| Problem to solve |
Filter these entries down to lines holding "Belkin".

[Transcribed page contents]
• • • • •
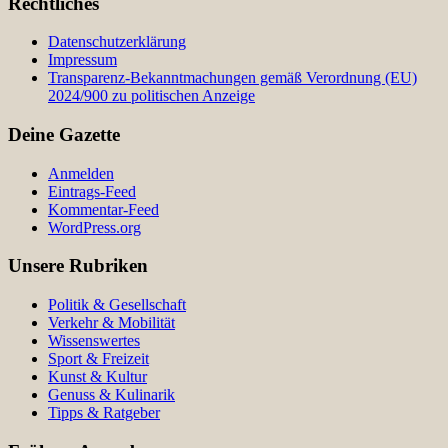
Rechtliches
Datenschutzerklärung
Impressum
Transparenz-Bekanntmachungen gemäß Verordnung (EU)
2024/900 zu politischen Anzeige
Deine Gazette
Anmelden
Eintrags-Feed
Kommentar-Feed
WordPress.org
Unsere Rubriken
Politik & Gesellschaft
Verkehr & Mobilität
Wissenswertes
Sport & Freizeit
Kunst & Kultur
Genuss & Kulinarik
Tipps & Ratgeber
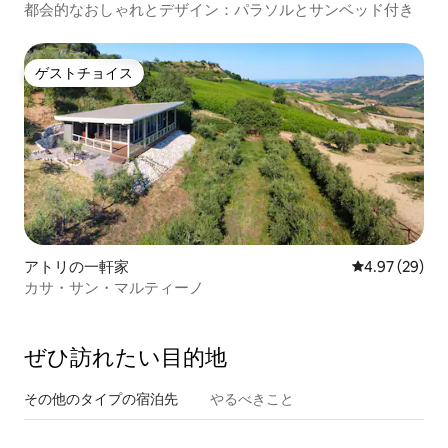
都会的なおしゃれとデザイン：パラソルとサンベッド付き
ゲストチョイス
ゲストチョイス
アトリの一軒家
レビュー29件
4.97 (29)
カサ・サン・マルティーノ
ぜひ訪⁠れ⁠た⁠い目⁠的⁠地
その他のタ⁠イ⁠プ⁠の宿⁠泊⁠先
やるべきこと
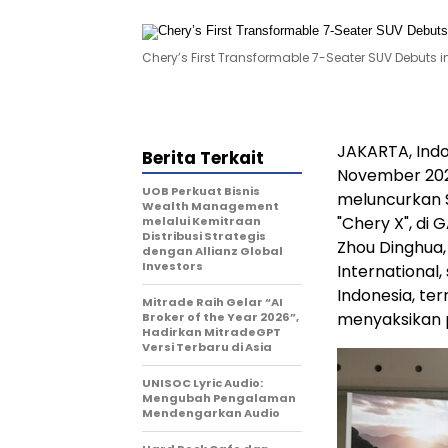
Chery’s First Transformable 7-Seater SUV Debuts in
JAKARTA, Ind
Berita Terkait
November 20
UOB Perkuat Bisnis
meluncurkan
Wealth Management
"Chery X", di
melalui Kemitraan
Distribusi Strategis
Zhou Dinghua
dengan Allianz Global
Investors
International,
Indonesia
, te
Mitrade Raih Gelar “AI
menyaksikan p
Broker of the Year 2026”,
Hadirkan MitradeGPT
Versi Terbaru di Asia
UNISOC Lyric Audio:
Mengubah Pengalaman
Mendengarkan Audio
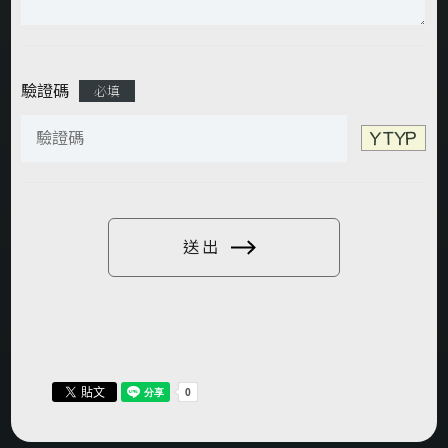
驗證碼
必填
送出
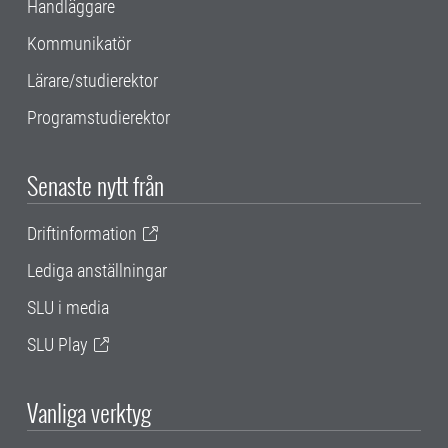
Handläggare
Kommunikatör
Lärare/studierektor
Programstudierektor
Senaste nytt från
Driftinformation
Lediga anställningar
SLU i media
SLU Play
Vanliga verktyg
• • • • •
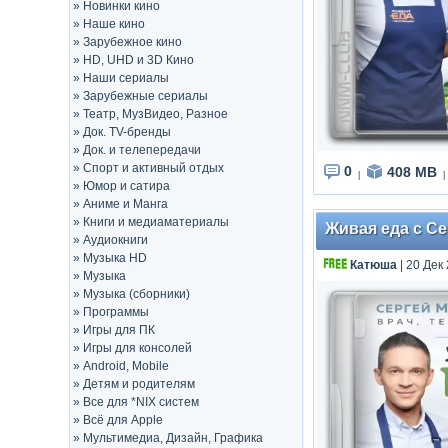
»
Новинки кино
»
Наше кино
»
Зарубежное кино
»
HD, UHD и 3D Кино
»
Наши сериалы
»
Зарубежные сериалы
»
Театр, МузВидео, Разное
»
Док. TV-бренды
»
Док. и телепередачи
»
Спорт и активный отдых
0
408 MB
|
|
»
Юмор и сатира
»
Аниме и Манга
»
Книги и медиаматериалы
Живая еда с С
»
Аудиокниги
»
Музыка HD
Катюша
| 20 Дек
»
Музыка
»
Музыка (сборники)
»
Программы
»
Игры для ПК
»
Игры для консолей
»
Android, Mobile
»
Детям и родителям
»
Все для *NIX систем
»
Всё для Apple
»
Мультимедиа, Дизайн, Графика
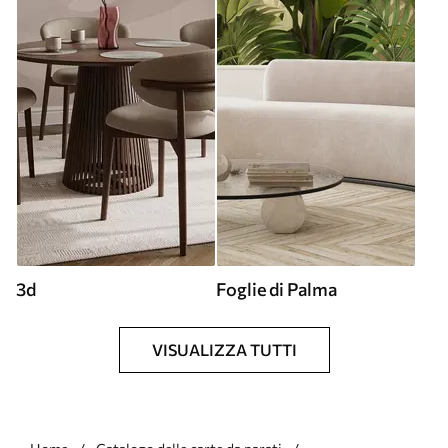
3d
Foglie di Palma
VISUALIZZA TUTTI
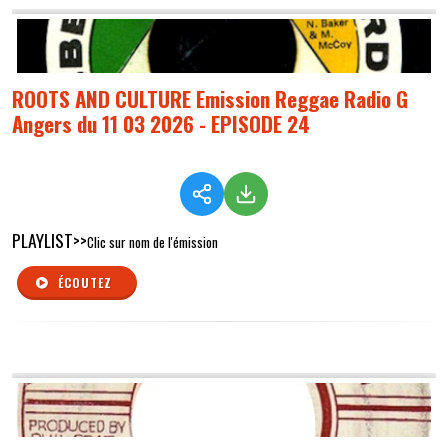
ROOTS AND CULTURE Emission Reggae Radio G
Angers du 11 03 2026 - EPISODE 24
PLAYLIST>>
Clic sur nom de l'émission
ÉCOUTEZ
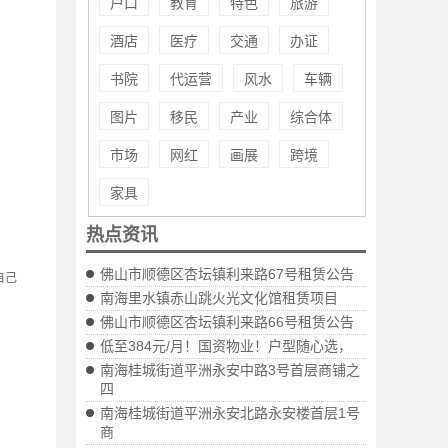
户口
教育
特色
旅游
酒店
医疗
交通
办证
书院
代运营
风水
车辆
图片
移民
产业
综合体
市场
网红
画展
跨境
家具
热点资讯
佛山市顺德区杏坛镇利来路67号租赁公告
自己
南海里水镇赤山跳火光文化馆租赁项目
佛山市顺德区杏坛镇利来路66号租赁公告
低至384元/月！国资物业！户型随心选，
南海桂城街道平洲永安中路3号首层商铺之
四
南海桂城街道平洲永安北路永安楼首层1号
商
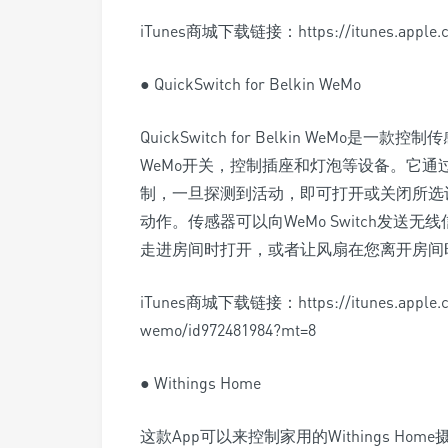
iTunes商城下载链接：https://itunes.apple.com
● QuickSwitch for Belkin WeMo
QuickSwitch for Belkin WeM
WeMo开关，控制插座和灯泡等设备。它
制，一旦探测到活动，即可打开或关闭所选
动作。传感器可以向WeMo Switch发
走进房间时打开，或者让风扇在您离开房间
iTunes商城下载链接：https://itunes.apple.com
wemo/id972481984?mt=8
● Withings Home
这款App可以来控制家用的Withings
• • • • •
| Reply |
● QuickSwitch for Belkin WeMo
QuickSwitch for Belkin WeM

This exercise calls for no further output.